For its part Conduent said Nevin’s letter “mischaracterizes” the company’s current state and its leadership.

“Under the Board’s oversight, the Company is focused on expanding margins, executing investments into the business to modernize enterprise applications and technology stack, improving client engagement and delivering quality services, in order to enhance its position for future value creation. Over the last 28 months since becoming a publicly-traded company, the Company has achieved a number of milestones, including key divestitures, completing a $730 million cost saving program, paying off almost $500 million of the Company’s 10.5% Senior Notes and the settlement of litigation with the State of Texas that was inherited at the time of Conduent’s spin-off from Xerox Corporation,” the company wrote. “We note that seven out of the nine members of the Board, including Mr. Nevin, have served as directors since the Company’s founding. During that time, virtually every decision by the Board and its Committees has been unanimously approved.”

According to Conduent’s filing with the SEC, Icahn is prohibited from waging a proxy fight over the company’s leadership.

“The Icahn Agreement, which includes customary standstill provisions, remains in effect. In accordance with the agreement, Carl Icahn and his affiliates are prohibited from running or supporting a proxy contest at the Company’s 2019 Annual Meeting of Shareholders and are required to support all directors nominated by the Company,” Conduent wrote.

Conduent did not respond to an email with follow up questions about Icahn’s alleged take over.

Nevin delivered a blow-by-blow account of his grievances with Conduent’s board and its management. Among them are: What he called “the failed processes at Conduent” to find a Chief Operations Officer.

“This is unquestionably a situation that screams out for Chairman Bill Parrett to assert his leadership position to prevent yet another hasty and ill-thought-out proposal from being rammed through. And yet he remains silent, allowing this important process that is so crucial for the future of Conduent to become a travesty.”
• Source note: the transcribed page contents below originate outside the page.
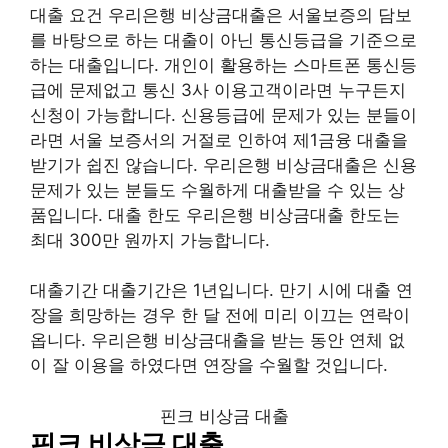
대출 요건 우리은행 비상금대출은 서울보증의 담보
를 바탕으로 하는 대출이 아닌 통신등급을 기준으로
하는 대출입니다. 개인이 활용하는 스마트폰 통신등
급에 문제없고 통신 3사 이용고객이라면 누구든지
신청이 가능합니다. 신용등급에 문제가 있는 분들이
라면 서울 보증서의 거절로 인하여 제1금융 대출을
받기가 쉽진 않습니다. 우리은행 비상금대출은 신용
문제가 있는 분들도 수월하게 대출받을 수 있는 상
품입니다. 대출 한도 우리은행 비상금대출 한도는
최대 300만 원까지 가능합니다.
대출기간 대출기간은 1년입니다. 만기 시에 대출 연
장을 희망하는 경우 한 달 전에 미리 이끄는 연락이
옵니다. 우리은행 비상금대출을 받는 동안 연체 없
이 잘 이용을 하였다면 연장을 수월할 것입니다.
핀크 비상금 대출
핀크 비상금 대출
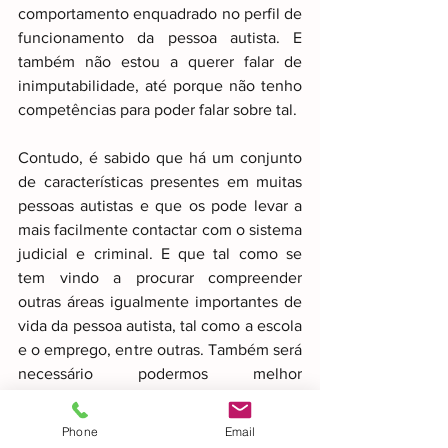
comportamento enquadrado no perfil de 
funcionamento da pessoa autista. E 
também não estou a querer falar de 
inimputabilidade, até porque não tenho 
competências para poder falar sobre tal.
Contudo, é sabido que há um conjunto 
de características presentes em muitas 
pessoas autistas e que os pode levar a 
mais facilmente contactar com o sistema 
judicial e criminal. E que tal como se 
tem vindo a procurar compreender 
outras áreas igualmente importantes de 
vida da pessoa autista, tal como a escola 
e o emprego, entre outras. Também será 
necessário podermos melhor 
compreender este proximidade. Até 
porque o impacto da mesma se é 
Phone
Email
dramática para todos aqueles que com 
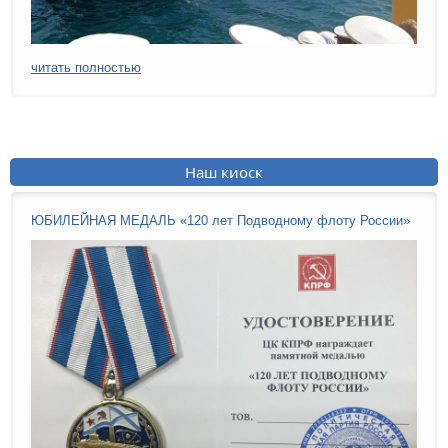
читать полностью
Наш киоск
ЮБИЛЕЙНАЯ МЕДАЛЬ «120 лет Подводному флоту России»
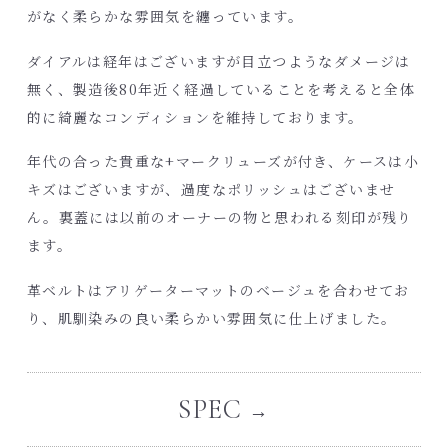
がなく柔らかな雰囲気を纏っています。
ダイアルは経年はございますが目立つようなダメージは
無く、製造後80年近く経過していることを考えると全体
的に綺麗なコンディションを維持しております。
年代の合った貴重な+マークリューズが付き、ケースは小
キズはございますが、過度なポリッシュはございませ
ん。裏蓋には以前のオーナーの物と思われる刻印が残り
ます。
革ベルトはアリゲーターマットのベージュを合わせてお
り、肌馴染みの良い柔らかい雰囲気に仕上げました。
SPEC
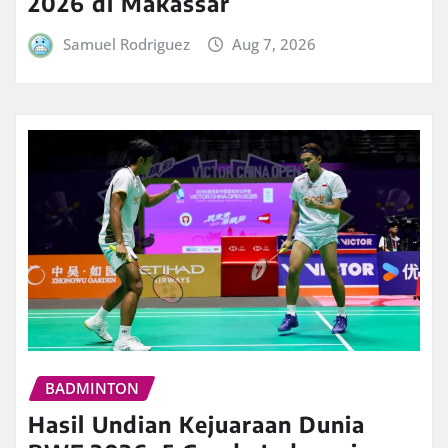
2026 di Makassar
Samuel Rodriguez
Aug 7, 2026
BADMINTON
Hasil Undian Kejuaraan Dunia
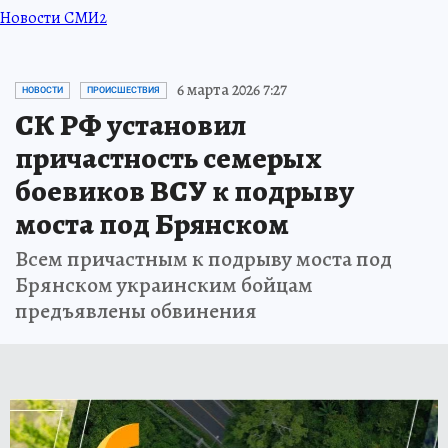
Новости СМИ2
6 марта 2026 7:27
НОВОСТИ
ПРОИСШЕСТВИЯ
СК РФ установил
причастность семерых
боевиков ВСУ к подрыву
моста под Брянском
Всем причастным к подрыву моста под
Брянском украинским бойцам
предъявлены обвинения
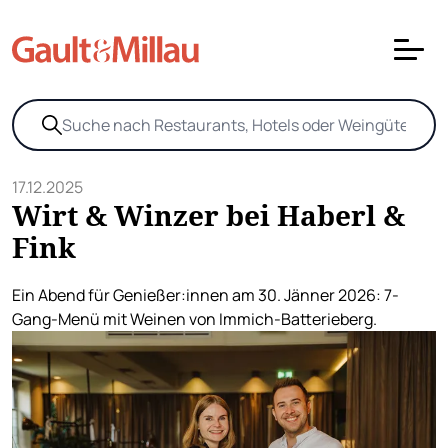
17.12.2025
Wirt & Winzer bei Haberl &
Fink
Ein Abend für Genießer:innen am 30. Jänner 2026: 7-
Gang-Menü mit Weinen von Immich-Batterieberg.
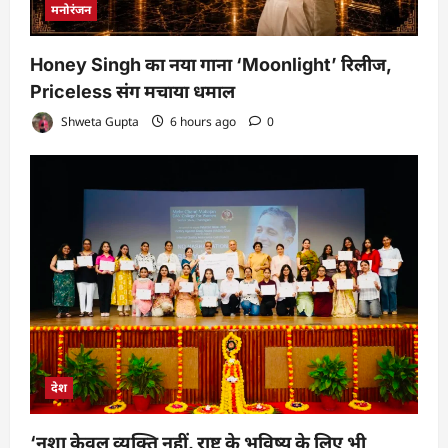
मनोरंजन
Honey Singh का नया गाना ‘Moonlight’ रिलीज,
Priceless संग मचाया धमाल
Shweta Gupta
6 hours ago
0
देश
‘नशा केवल व्यक्ति नहीं, राष्ट्र के भविष्य के लिए भी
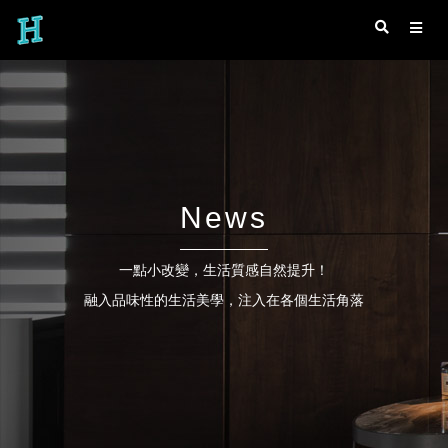
News
一點小改變，生活質感自然提升！
融入品味性的生活美學，注入在各個生活角落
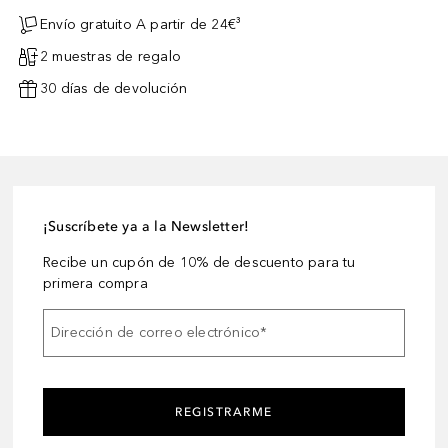
Envío gratuito A partir de 24€³
2 muestras de regalo
30 días de devolución
¡Suscríbete ya a la Newsletter!
Recibe un cupón de 10% de descuento para tu
primera compra
Dirección de correo electrónico
*
REGISTRARME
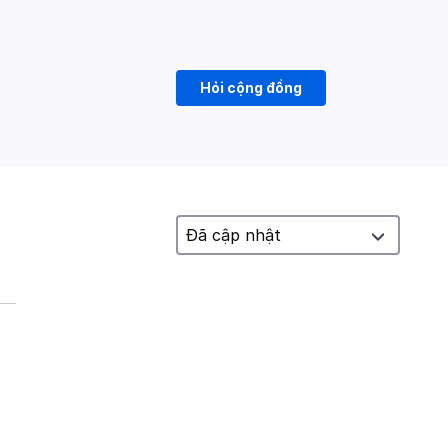
Hỏi cộng đồng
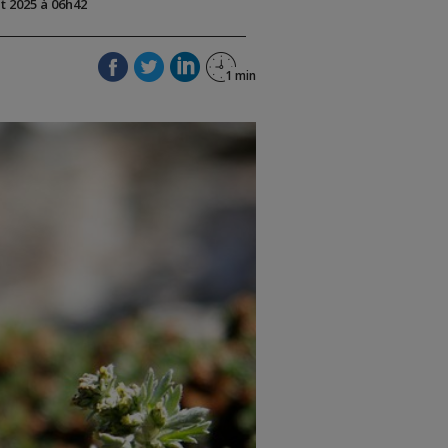
ût 2025 à 06h42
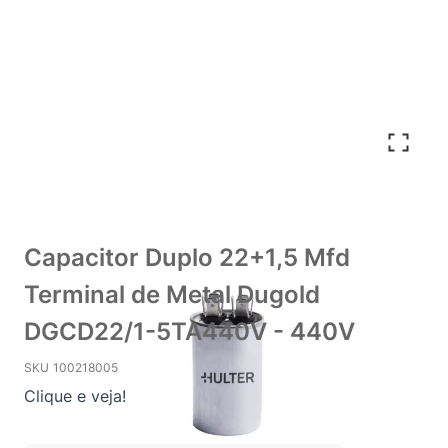
Capacitor Duplo 22+1,5 Mfd
Terminal de Metal Dugold
DGCD22/1-5TA440V - 440V
SKU
100218005
Clique e veja!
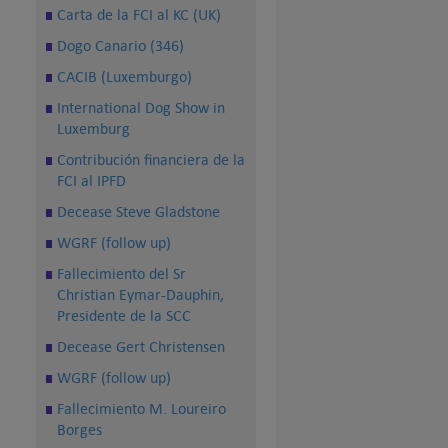
Carta de la FCI al KC (UK)
Dogo Canario (346)
CACIB (Luxemburgo)
International Dog Show in
Luxemburg
Contribución financiera de la
FCI al IPFD
Decease Steve Gladstone
WGRF (follow up)
Fallecimiento del Sr
Christian Eymar-Dauphin,
Presidente de la SCC
Decease Gert Christensen
WGRF (follow up)
Fallecimiento M. Loureiro
Borges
He also took on the costly legal battles the company is waging, singling out the $18 million the company has already spent fighting the State of Texas in a medicaid fraud suit that would have hit Conduent with $2 billion in damages, if, he says, he and other board members did not demand settlement talks. He chalked this loss up to Parrett as well.

“While he should have been leading the board in taking an extremely active role to remove this albatross, there seemed to be no settlement in sight until I and certain of my fellow directors inserted ourselves into the process,” Nevin wrote. “Once we did so, we insisted that serious settlement negotiations be initiated immediately. Within weeks, we achieved what couldn’t be accomplished in almost a decade – a $236 million settlement which removes this overhang, as well as the high legal fees that have seemed to be an annuity for the law firms handling the case.”

Nevin then turned to a $200 million acquisition of a company that Nevin called “an extremely dangerous” and carried the potential for Conduent to lose its entire investment.

“The proposed acquisition was far too large, aggressive and imprudent relative to Conduent’s battered enterprise value and in an area where the company has never operated or proven able to extract synergies,” he wrote. “Most importantly, a large portion of the target company’s earnings came from its ability to qualify for government contracts under a small business program. When asked to stay on for a period following the acquisition to ensure that the company would continue to qualify for these contracts, the CEO of the target company refused, making it clear that purchasing this company would be bordering on ridiculous.”